** EXCERPTED RECORDS follows **

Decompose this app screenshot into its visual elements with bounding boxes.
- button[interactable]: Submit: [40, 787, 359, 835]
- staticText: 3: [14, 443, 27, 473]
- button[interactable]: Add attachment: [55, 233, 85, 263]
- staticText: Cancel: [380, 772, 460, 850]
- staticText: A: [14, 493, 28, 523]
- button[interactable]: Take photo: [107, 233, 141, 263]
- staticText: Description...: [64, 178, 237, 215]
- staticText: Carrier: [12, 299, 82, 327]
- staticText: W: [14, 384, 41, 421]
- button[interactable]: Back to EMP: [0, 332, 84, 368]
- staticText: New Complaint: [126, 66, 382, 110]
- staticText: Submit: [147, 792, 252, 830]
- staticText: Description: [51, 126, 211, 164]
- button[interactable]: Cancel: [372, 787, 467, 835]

** End of EXCERPTED RECORDS **

- **WORK INSTRUCTION**: Return all lines of the material above in which the word "Description" occurs.

- **ANSWER FOR THIS EXERCISE**:
- staticText: Description...: [64, 178, 237, 215]
- staticText: Description: [51, 126, 211, 164]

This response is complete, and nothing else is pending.